- _EXERCISE_
Pull out every line in the data that has the string "Vilandy" in it.

- _INFORMATION SUPPLIED_
◆ ◆ ◆ ◆
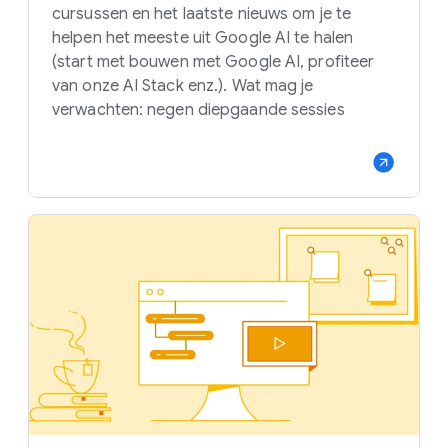
cursussen en het laatste nieuws om je te
helpen het meeste uit Google AI te halen
(start met bouwen met Google AI, profiteer
van onze AI Stack enz.). Wat mag je
verwachten: negen diepgaande sessies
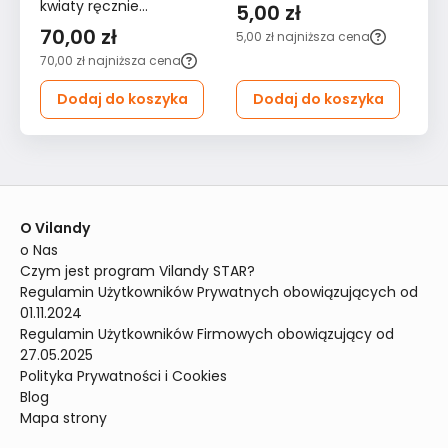
kwiaty ręcznie
5,00 zł
4
malowane
70,00 zł
5,00 zł
najniższa cena
48
70,00 zł
najniższa cena
Dodaj do koszyka
Dodaj do koszyka
O Vilandy
o Nas
Czym jest program Vilandy STAR?
Regulamin Użytkowników Prywatnych obowiązujących od 
01.11.2024
Regulamin Użytkowników Firmowych obowiązujący od 
27.05.2025
Polityka Prywatności i Cookies
Blog
Mapa strony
◆ ◆ ◆ ◆
- _ANSWER SECTION_
O Vilandy
Czym jest program Vilandy STAR?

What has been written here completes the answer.